## TASK DETAILS
Transcribe, word for word, every record in the data below.

## PROVIDED DATA

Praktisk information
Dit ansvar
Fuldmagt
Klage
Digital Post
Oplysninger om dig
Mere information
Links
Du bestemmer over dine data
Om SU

## TASK RESPONSE
Praktisk information
Dit ansvar
Fuldmagt
Klage
Digital Post
Oplysninger om dig
Mere information
Links
Du bestemmer over dine data
Om SU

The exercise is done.